Пришло время ехать на ярмарку в иной город.
Купец и говорит;
— Возьму с собой Ивашку — пусть к делу привыкает да и за товарами доглядит. Хоть какая ни есть, а все польза будет.
А сам в уме держит: «Может, и совсем избавлюсь от него на чужой стороне».
Жалко матери сына, а перечить не смеет.
Поплакала, поплакала, снарядила Ивана в путь-дорогу. Вышла за околицу провожать. Махнул Иван шапкой на прощание и уехал.

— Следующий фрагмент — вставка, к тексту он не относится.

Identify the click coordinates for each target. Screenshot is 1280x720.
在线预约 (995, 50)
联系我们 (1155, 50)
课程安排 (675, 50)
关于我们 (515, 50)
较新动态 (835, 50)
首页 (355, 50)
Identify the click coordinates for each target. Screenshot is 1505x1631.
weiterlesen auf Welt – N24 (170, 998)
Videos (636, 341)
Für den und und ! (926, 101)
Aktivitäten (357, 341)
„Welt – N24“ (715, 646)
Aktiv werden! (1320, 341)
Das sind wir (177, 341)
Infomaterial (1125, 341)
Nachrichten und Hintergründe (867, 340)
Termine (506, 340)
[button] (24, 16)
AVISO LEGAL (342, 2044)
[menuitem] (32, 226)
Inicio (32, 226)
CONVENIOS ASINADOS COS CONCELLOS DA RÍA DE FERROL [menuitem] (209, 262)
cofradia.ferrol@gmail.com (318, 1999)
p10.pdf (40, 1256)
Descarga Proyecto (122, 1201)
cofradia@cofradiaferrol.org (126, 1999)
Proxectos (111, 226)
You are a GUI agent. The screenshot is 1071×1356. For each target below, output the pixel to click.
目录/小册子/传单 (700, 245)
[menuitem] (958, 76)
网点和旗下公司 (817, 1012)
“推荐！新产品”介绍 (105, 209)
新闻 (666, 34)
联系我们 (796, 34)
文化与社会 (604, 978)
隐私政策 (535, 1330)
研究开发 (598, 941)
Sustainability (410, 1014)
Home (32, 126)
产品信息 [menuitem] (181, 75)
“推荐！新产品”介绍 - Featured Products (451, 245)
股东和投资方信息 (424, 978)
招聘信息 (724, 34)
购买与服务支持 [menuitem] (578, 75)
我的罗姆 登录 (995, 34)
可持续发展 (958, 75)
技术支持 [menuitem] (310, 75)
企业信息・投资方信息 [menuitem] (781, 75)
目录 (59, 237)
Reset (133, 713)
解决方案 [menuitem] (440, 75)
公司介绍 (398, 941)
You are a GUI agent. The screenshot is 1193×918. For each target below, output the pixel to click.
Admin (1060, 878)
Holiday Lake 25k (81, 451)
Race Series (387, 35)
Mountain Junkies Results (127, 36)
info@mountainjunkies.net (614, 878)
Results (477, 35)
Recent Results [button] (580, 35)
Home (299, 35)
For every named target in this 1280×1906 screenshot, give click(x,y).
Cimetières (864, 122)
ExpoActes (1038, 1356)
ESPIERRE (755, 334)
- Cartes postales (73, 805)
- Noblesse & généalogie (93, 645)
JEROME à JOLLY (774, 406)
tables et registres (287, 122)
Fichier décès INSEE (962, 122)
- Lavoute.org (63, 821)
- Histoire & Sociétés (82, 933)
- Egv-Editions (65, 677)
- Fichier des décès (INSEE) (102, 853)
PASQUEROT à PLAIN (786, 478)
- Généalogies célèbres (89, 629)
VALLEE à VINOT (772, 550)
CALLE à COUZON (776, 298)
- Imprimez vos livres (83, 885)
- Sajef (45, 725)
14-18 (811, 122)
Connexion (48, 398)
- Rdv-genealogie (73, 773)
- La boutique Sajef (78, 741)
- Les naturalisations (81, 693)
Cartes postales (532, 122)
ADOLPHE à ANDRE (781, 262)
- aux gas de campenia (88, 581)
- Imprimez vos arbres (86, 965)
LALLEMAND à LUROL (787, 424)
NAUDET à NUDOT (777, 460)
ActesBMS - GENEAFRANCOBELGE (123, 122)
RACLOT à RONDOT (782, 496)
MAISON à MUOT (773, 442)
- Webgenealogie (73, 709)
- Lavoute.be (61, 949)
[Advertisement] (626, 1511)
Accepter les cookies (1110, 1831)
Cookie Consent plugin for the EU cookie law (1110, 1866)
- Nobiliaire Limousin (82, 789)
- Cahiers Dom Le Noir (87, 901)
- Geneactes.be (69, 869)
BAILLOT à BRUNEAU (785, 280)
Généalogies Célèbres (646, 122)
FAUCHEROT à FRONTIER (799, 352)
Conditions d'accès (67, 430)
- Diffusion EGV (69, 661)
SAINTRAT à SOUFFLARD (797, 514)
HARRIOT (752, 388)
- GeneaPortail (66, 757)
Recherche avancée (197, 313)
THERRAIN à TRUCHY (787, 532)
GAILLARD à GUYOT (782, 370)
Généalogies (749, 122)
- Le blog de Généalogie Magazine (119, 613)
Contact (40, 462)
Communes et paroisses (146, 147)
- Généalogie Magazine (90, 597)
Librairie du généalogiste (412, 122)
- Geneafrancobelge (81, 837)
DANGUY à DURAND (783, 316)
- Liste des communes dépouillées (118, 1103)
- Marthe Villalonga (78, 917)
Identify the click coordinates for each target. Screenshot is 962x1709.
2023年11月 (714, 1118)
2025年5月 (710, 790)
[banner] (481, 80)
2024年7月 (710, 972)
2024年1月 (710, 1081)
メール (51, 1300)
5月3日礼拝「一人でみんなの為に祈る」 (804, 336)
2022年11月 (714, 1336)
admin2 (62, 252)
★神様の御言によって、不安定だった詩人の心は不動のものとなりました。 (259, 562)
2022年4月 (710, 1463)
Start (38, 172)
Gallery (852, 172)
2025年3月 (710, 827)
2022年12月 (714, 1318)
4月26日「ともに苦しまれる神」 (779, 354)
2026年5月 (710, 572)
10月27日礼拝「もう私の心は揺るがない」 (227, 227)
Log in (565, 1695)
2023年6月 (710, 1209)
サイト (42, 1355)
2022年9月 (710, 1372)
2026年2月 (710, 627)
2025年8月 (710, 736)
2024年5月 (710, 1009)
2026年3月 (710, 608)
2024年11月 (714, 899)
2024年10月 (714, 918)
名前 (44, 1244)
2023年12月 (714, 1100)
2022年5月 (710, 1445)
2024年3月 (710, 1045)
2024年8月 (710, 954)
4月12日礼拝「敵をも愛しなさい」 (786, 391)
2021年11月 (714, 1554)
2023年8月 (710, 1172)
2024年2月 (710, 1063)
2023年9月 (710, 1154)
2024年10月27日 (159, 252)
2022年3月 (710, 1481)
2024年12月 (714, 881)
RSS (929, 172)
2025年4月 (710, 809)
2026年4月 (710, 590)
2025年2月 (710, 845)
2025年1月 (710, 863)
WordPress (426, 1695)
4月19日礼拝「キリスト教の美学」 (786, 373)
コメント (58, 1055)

Ехали долго ли, коротко ли, близко ли, далеко ли, заехали в густой лес и остановились отдохнуть. Распрягли коней, пустили пастись, а купец стал товары проверять. Ходил около возов, считал, прикидывал и вдруг зашумел, заругался:
— Одного короба с пряниками не хватает! Не иначе как ты, Ивашка, съел!
— Я к тому возу и близко не подходил!
Пуще купец заругался:
— Съел пряники, да ещё отпирается, чтоб тебя шут, такого-сякого, взял!
Только успел сказать, как в ту же минуту ельник-березник зашумел, затрещал, всё кругом потемнело, и показался из лесной чащи старик, страшенный-престрашенный: голова как сенная копна, глазищи будто чашищи, в плечах косая сажень и сам вровень с лесом.
— За то, что отдал ты мне, шуту, парня, получай свой короб заедок![3]
Кинул старик короб, подхватил Ивана — и сразу заухало, зашумело, свист да трескоток по лесу пошёл.
Купец от страху под телегу пал. А как всё стихло, выглянул и видит: кони на поляну сбежались и дрожмя дрожат, гривы колом стоят и короб с пряниками лежит.
Купец помаленьку пришёл в себя, выполз из-под телеги, огляделся — нигде нету пасынка. Усмехнулся:
— Вот и ладно: сбыл с рук хлебоежу, и товар весь в целости.
Стал коней запрягать.
А Иван, вдовий сын, и оглянуться не успел, как очутился один на один со страшным стариком.
Старик говорит:
— Не бойся. Был ты Иван, вдовий сын, а теперь — мой слуга на веки веков. Станешь слушаться — буду тебя поить-кормить: пей, ешь вволю, чего душа просит, а за ослушание лютой смерти предам.
— Мне бояться нечего — всё равно хуже, чем у отчима, нигде не будет. Только вот матери жалко, совсем она изведётся без меня.
Тут старик свистнул так громко, что листья с деревьев посыпались, цветы к земле пригнулись и трава пожухла.
И вдруг, откуда ни возьмись, стал перед ним конь. Трёхсаженный хвост развевается, и сам будто гора.